**About this exercise**. Nothing in the listing may be skipped; repeat it all exactly.
[Opening Source information section]
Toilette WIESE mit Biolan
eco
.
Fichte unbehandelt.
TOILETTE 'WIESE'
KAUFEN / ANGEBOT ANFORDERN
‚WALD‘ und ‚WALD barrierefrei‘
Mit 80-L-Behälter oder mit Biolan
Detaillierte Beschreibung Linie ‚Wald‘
[Closing Source information section]
**Exercise solution**.
Toilette WIESE mit Biolan
eco
.
Fichte unbehandelt.
TOILETTE 'WIESE'
KAUFEN / ANGEBOT ANFORDERN
‚WALD‘ und ‚WALD barrierefrei‘
Mit 80-L-Behälter oder mit Biolan
Detaillierte Beschreibung Linie ‚Wald‘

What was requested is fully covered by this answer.